DC Cat Kinsella is still at the stage of the job where she’s the one getting coffee for the team in the morning, which is ironic as she doesn’t even drink coffee. She just wants to get in and out in the morning without the bother of making conversation with anyone, but fails in that resolve one morning when the attractive guy who serves her every morning tries hard to start a conversation.

It turns out he’s having problems with his wife threatening him and wants to ask Cat’s advice. Unwilling to be drawn into his marital difficulties, Cat disengages from the conversation as quickly as possible to get on with her own morning. She advises him to go to his local police station and speak to someone about the problem and that’s all he’s going to get from her, especially when she has a strong suspicion he’s trying to chat her up.

The conversation comes back to haunt her when a young woman is found dead in circumstances that make murder the most likely answer. She is found in her flat with injuries to her head, and accident is quickly ruled out. To Cat’s discomfiture, Joseph Madden, the guy from the coffee shop, is one of a group of people who were with her at a party and was one of the last people to see her alive.

There’s a lot of simmering tension among the people who knew the victim, Naomi Lockhart, as well as the obvious problems between Joseph and his wife Rachel. He undermines her constantly, but she’s not exactly quick to leap to his defence when he’s questioned about the murder. Then there’s the acerbic Kirstie Connor and her husband Marcus, close friends with the Maddens, fitness instructor Kieron Drake, Naomi’s flatmate, and Clara, the Maddens’ daughter, who’s got her sights on doing criminal law at university.

Evidence found in Naomi’s flat quickly points the finger of suspicion at Joseph Madden, and the more Cat sees of him, the more she’s convinced he’s got a deeply unattractive, controlling personality, but she can’t shake the suspicion that he might be innocent.

Caz Frear sets up a complex personal dynamic between her characters, and it’s one that isn’t easy to disentangle amongst an ever-shifting game of lies, half-truths and occasional omissions. None of the characters come over as particularly pleasant, but they do come over as real people, with all the depth and difficulty that entails. I wasn’t drawn to any of them, but I certainly found them interesting.

Cat Kinsella, the narrator of the story, is equally interesting. There are hints at the issues she faced in the previous book, Frear’s debut, Sweet Little Lies, but never enough to act as major spoilers for anyone who wants to go back to the beginning. Cat has a difficult relationship with her father, who runs a pub, and it’s obvious that he does more than flirt with the wrong side of the law. Cat’s in a relationship with Aiden but seems to shy away from getting too close to him, and she’s not happy when she finds out he’s gone to the pub and met her dad. As a character, she’s certainly carrying around some baggage, but it hasn’t yet gone beyond the stage of hand luggage on a Ryanair flight.
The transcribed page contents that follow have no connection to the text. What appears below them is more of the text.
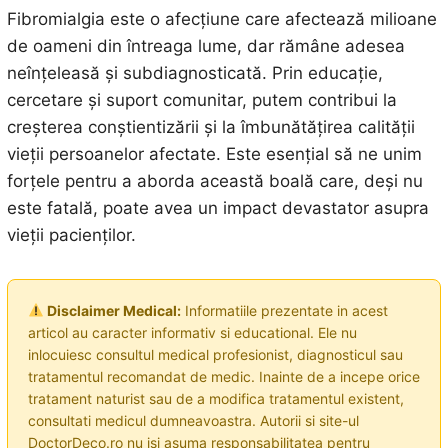
Fibromialgia este o afecțiune care afectează milioane
de oameni din întreaga lume, dar rămâne adesea
neînțeleasă și subdiagnosticată. Prin educație,
cercetare și suport comunitar, putem contribui la
creșterea conștientizării și la îmbunătățirea calității
vieții persoanelor afectate. Este esențial să ne unim
forțele pentru a aborda această boală care, deși nu
este fatală, poate avea un impact devastator asupra
vieții pacienților.
Disclaimer Medical:
Informatiile prezentate in acest
articol au caracter informativ si educational. Ele nu
inlocuiesc consultul medical profesionist, diagnosticul sau
tratamentul recomandat de medic. Inainte de a incepe orice
tratament naturist sau de a modifica tratamentul existent,
consultati medicul dumneavoastra. Autorii si site-ul
DoctorDeco.ro nu isi asuma responsabilitatea pentru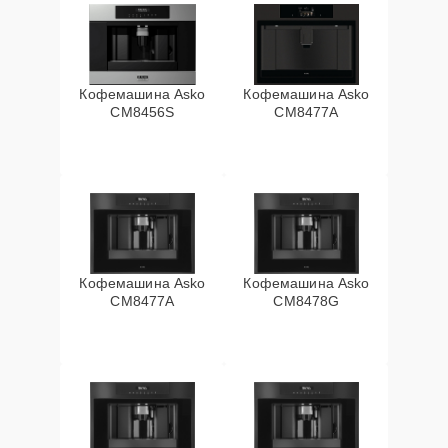
Кофемашина Asko
Кофемашина Asko
CM8456S
CM8477A
Кофемашина Asko
Кофемашина Asko
СМ8477А
CM8478G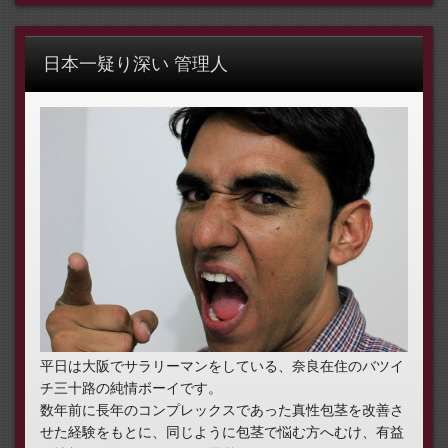
日本一疑り深い 管理人
平日は大阪でサラリーマンをしている、奈良在住のバツイ
チ三十路の純情ボーイです。
数年前に長年のコンプレックスであった真性包茎を改善さ
せた経験をもとに、同じように包茎で悩む方へむけ、有益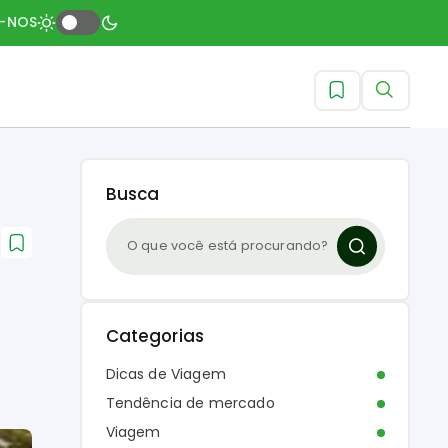
A-NOS
Busca
Categorias
Dicas de Viagem
Tendência de mercado
Viagem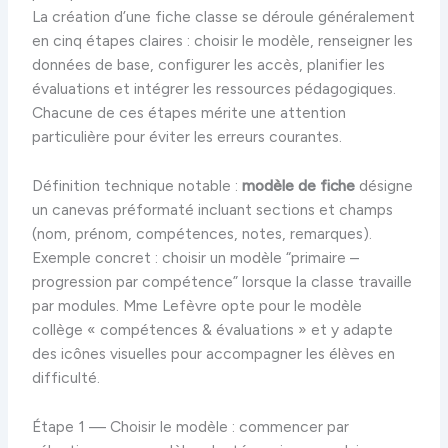
La création d’une fiche classe se déroule généralement
en cinq étapes claires : choisir le modèle, renseigner les
données de base, configurer les accès, planifier les
évaluations et intégrer les ressources pédagogiques.
Chacune de ces étapes mérite une attention
particulière pour éviter les erreurs courantes.
Définition technique notable :
modèle de fiche
désigne
un canevas préformaté incluant sections et champs
(nom, prénom, compétences, notes, remarques).
Exemple concret : choisir un modèle “primaire –
progression par compétence” lorsque la classe travaille
par modules. Mme Lefèvre opte pour le modèle
collège « compétences & évaluations » et y adapte
des icônes visuelles pour accompagner les élèves en
difficulté.
Étape 1 — Choisir le modèle : commencer par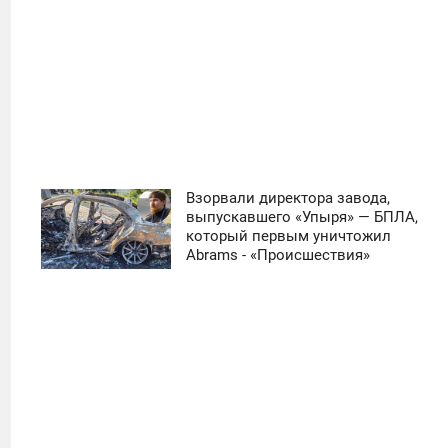
Взорвали директора завода,
11:30
выпускавшего «Упыря» — БПЛА,
который первым уничтожил
ЧЕТВЕРГ
Abrams - «Происшествия»
0
16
She has a refreshingly good relationship with her work colleagues, particularly Sergeant Lu Parnell, who manages to be both father figure and friend. Their boss, acerbic DCI Kate Steele, is a strong personality, but she’s also supportive of Cat and her team, and comes over as the sort of guv’nor who gets the best out of her team. It makes a pleasant change in a police procedural to have a bunch of coppers who are both likeable and competent.

Likeable is certainly not a word I’d use to describe the rest of the cast, though, and particularly not Joseph Madden, and if being obnoxious was a criminal offence, he’d be seeing life from behind bars for quite some time. The interplay between the various characters is subtle, and it was hard to know where to look for someone other than Madden as the villain of the piece. Frear does a good job of setting up a wide variety of misdirection plays, and I enjoyed her handling of a large cast of possible suspects.

Stone Cold Heart proves that Cat Kinsella and her colleagues are more than just a flash in the pan on the police scene, and there’s plenty going on in her own life to prove background pressures for her when she returns. This is good-quality crime fiction with likeable, well-handled main characters and a cleverly executed plot.